Starting with the line that contains "kullanılabilir ve kaliteli", set down each line through the end of the entries below, exactly and with nothing added.

Extracted page text data:
=== Section Start ===

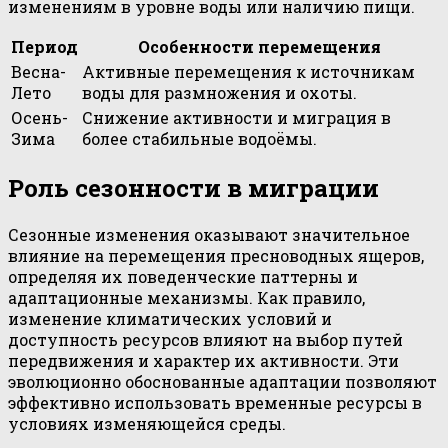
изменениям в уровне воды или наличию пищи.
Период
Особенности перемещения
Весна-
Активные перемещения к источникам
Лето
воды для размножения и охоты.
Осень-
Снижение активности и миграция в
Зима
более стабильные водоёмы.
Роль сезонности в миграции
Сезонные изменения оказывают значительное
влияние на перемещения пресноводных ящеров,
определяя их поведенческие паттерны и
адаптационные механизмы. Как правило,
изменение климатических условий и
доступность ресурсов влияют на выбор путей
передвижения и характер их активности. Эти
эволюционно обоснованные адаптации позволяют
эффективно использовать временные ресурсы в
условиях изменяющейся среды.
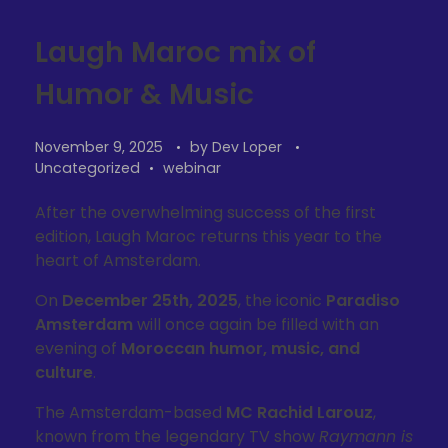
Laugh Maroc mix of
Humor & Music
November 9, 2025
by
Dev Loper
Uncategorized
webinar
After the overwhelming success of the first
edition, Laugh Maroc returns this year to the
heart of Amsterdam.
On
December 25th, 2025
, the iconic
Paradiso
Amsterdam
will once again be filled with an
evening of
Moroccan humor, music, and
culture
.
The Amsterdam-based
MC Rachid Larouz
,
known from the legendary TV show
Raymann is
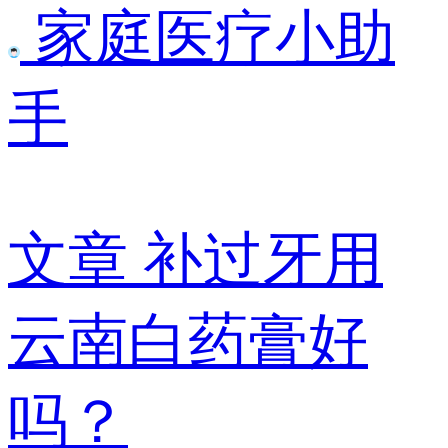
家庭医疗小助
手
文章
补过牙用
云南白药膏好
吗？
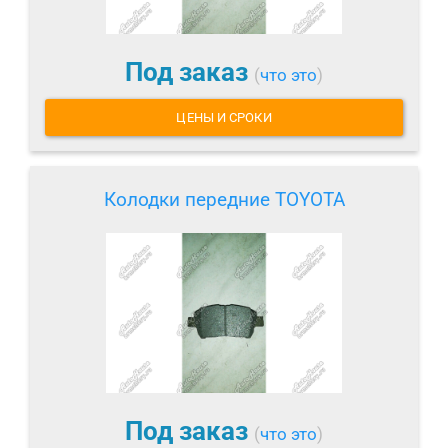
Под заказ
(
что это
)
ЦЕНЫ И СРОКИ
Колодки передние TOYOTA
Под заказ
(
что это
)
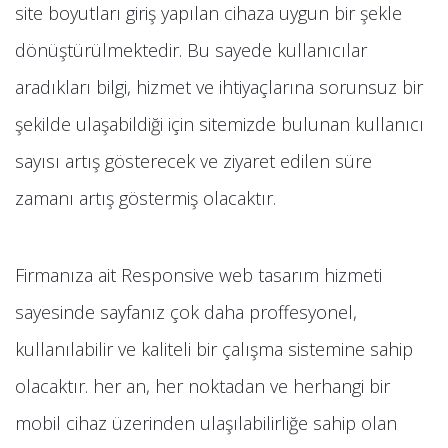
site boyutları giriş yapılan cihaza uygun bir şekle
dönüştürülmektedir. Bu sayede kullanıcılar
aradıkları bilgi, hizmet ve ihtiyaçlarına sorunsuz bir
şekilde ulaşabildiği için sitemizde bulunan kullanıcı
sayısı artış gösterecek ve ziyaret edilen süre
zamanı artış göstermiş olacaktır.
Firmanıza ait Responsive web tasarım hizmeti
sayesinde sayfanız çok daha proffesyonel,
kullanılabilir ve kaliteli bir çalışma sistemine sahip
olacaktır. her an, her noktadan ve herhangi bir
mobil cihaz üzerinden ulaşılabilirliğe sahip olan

=== Section End ===

*OUTPUT FOR THIS EXERCISE*:
kullanılabilir ve kaliteli bir çalışma sistemine sahip
olacaktır. her an, her noktadan ve herhangi bir
mobil cihaz üzerinden ulaşılabilirliğe sahip olan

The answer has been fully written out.